Capps uses the term PTSD, for post-traumatic stress disorder. I like “injury” better than “disorder” because that usage emphasizes that the trauma is externally inflicted; it’s not an internal function gone awry. Terminology notwithstanding, Capps describes the trauma as a “moral injury.” In one of the best treatises I’ve seen, he presents both the objective scientific analysis of the trauma and the subjective pain that unbearable experience etches on the psyche.
The Veterans Writing Project seeks two outcomes, Capps writes. The first is to give veterans the tools to make sense of what has happened to them through writing it down. The second is to help participants bear witness. That process gives veterans a mission — to record for posterity what happened — and, most important to me, dissolves the isolation that PTSI visits on the sufferer. It welcomes us home.
Seriously Not All Right is not a perfect book. The editing provided by Capps’ publisher is less than meticulous. And despite a glossary at the end of the book, this reader couldn’t keep track of all acronyms, military units, militia groups, rebel organizations, and government and U.N. fact-finding missions. But Capps was a doer before he was a writer. So much action fills this narrative that I had trouble remembering who all the players were.
These are trivial complaints. What’s important is that Capps’ book bears witness. For the vast majority of readers who have never been to war, it catalogues the suffering that combatants and observers go through long after the fact. And it offers readers like me, a PTSI sufferer, freedom from isolation. It makes me understand that I belong to a band of brothers of whom I can be shamelessly proud.
And finally, Capps gives us to understand that grisly experiences leave “an indelible mark on the soul.” These memories will never leave us. We will live them all our days. Our job is to learn to restore our humanity, not because of them but despite them.
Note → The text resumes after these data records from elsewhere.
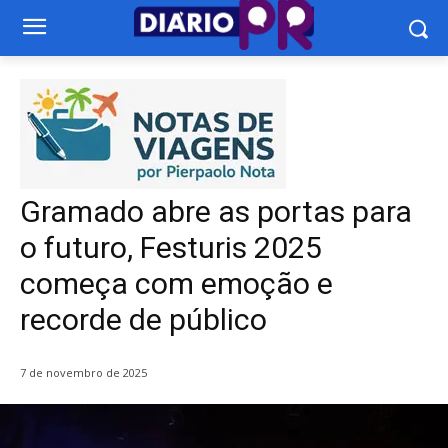
Gramado abre as portas para
o futuro, Festuris 2025
começa com emoção e
recorde de público
7 de novembro de 2025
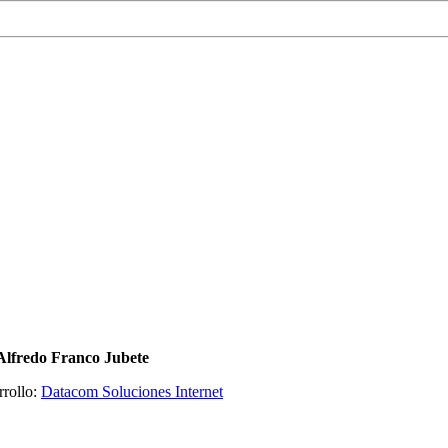
Alfredo Franco Jubete
rrollo:
Datacom Soluciones Internet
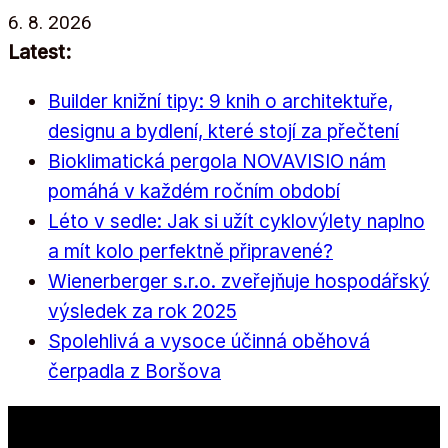
Přeskočit
6. 8. 2026
na
Latest:
obsah
Builder knižní tipy: 9 knih o architektuře,
designu a bydlení, které stojí za přečtení
Bioklimatická pergola NOVAVISIO nám
pomáhá v každém ročním období
Léto v sedle: Jak si užít cyklovýlety naplno
a mít kolo perfektně připravené?
Wienerberger s.r.o. zveřejňuje hospodářský
výsledek za rok 2025
Spolehlivá a vysoce účinná oběhová
čerpadla z Boršova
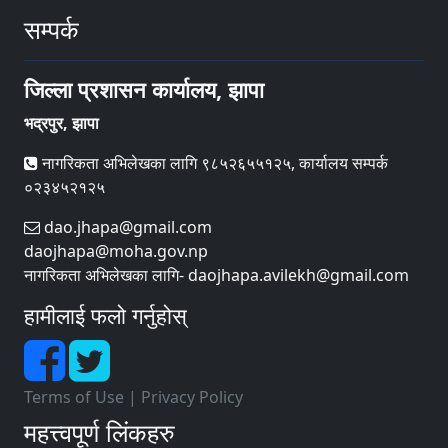
सम्पर्क
जिल्ला प्रशासन कार्यालय, झापा
भद्रपुर, झापा
नागरिकता अभिलेखका लागि ९८५२६५५१२५, कार्यालय सम्पर्क
०२३४५२१२५
dao.jhapa@gmail.com
daojhapa@moha.gov.np
नागरिकता अभिलेखका लागि- daojhapa.avilekh@gmail.com
हामीलाई फलो गर्नुहोस्
Terms of Use
|
Privacy Policy
महत्त्वपूर्ण लिंकहरु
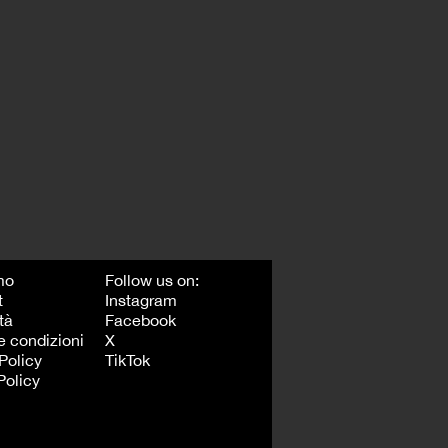
mo
Follow us on:
t
Instagram
tà
Facebook
e condizioni
X
Policy
TikTok
Policy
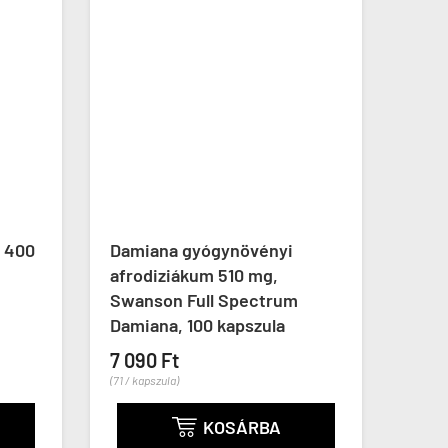
r 400
Damiana gyógynövényi
Borá
afrodiziákum 510 mg,
Bora
Swanson Full Spectrum
7 29
Damiana, 100 kapszula
(122 / k
7 090 Ft
(71 / kapszula)
KOSÁRBA

We brothers must work together to find healing.
Tom Glenn spent the better part of 13 years trundling between the U.S. and Vietnam on covert intelligence missions and was evacuated by helicopter under fire when Saigon fell. With the poet Shirley J. Brewer, he offers a class called “Healing through Writing.” His Vietnam novel-in-stories, Friendly Casualties, was published in 2012. Apprentice House of Baltimore just published his newest novel, No-Accounts.